Did you suffer an injury directly or indirectly because of a government entity?

You have a right to sue a government entity to receive compensation for an injury you may have suffered directly or indirectly because of the conduct of an employee, agent, or the government entity. However, when suing a government entity, there may be additional steps to follow.   Generally, California law requires that each injured person first file a claim directly with the government entity within 6 months of the injury date before filing a lawsuit in court. This step is required mainly because it informs the government entity about your claim, allows it to investigate and collect evidence, and allows it the opportunity to attempt to resolve your claim with you before litigation. You do not have to accept whatever determination the government entity makes.
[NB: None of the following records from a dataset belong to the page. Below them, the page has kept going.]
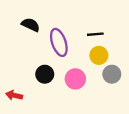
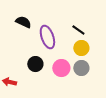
black line: (95, 34) -> (78, 30), turned 40
gray circle: (112, 74) -> (81, 68), moved

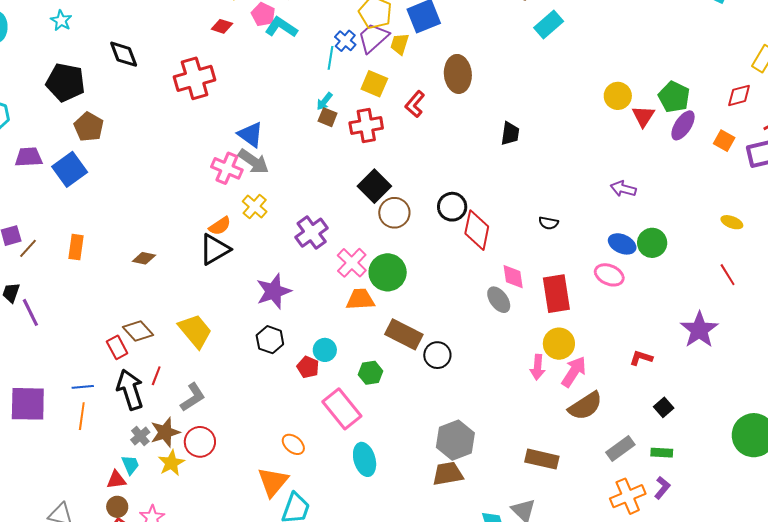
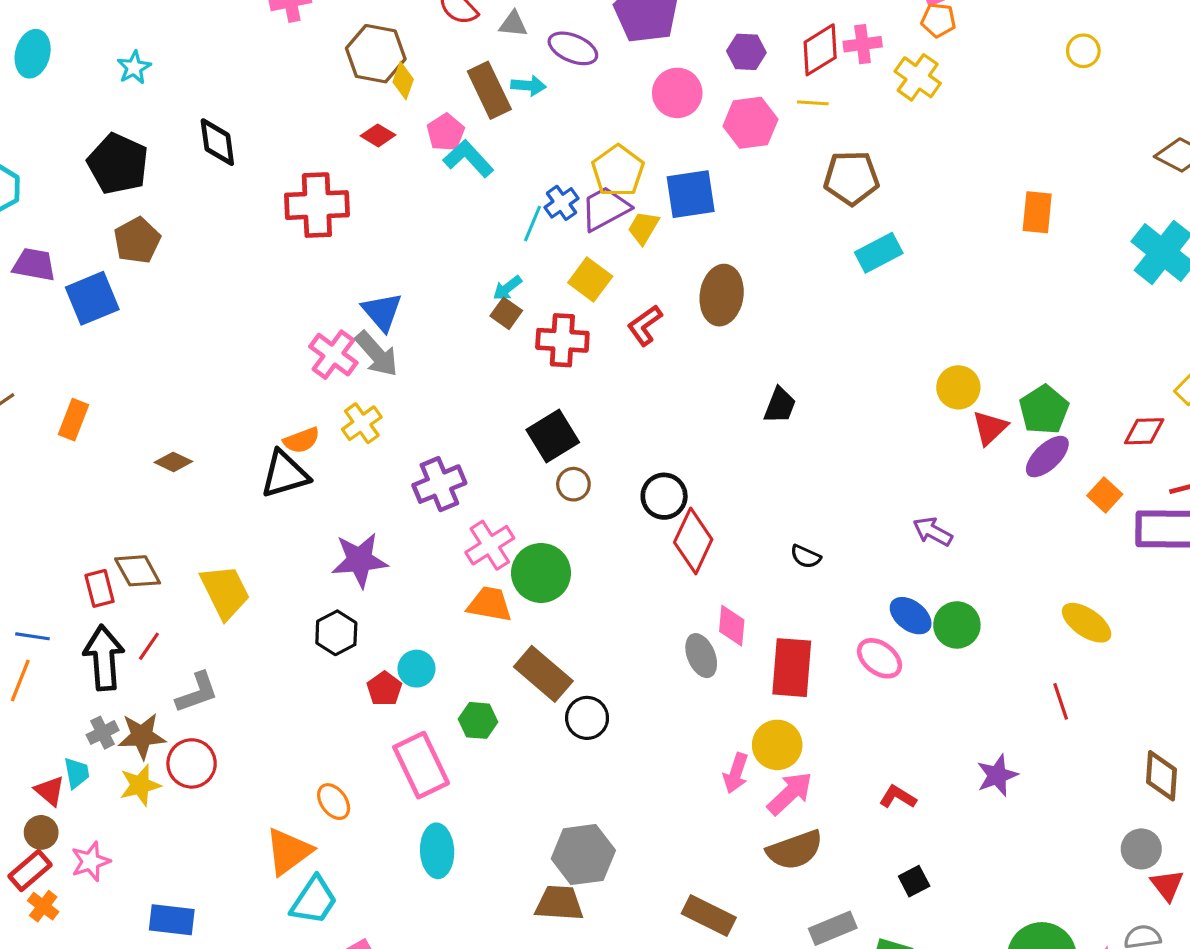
brown circle: (394, 213) -> (573, 484), size x0.7
yellow ellipse: (732, 222) -> (1087, 623), size x1.5
purple star: (699, 330) -> (997, 775), size x0.7
red triangle: (116, 480) -> (50, 791), turned 35

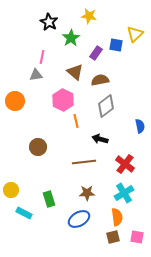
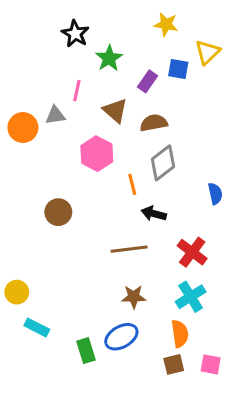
yellow star: (89, 16) -> (166, 24), moved
pink line: (42, 57) -> (77, 91), moved
orange circle: (15, 101) -> (23, 127), moved
orange line: (76, 121) -> (132, 184), moved
brown circle: (38, 147) -> (58, 212), moved
green rectangle: (49, 199) -> (86, 351), moved

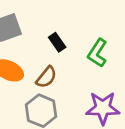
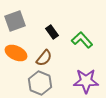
green L-shape: (97, 53) -> (82, 40), turned 105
After allowing the government entity to review your claim, you can file a lawsuit against it in court. If the government entity does not first receive your claim, a lawsuit filed against it in court may be dismissed.   There are time limits to file not only a claim with the government entity, but also a lawsuit in court, so act quickly. The time to file your claim with a government entity may vary, but each entity should make this information available to you. A good rule of thumb is to file immediately because there is generally a 6-month time limit to file a lawsuit in court against a government entity. If you file a lawsuit after the time limit has passed, your lawsuit could be dismissed. Thus, you should file your claim with the government entity immediately, so that you preserve your right to file a lawsuit in court.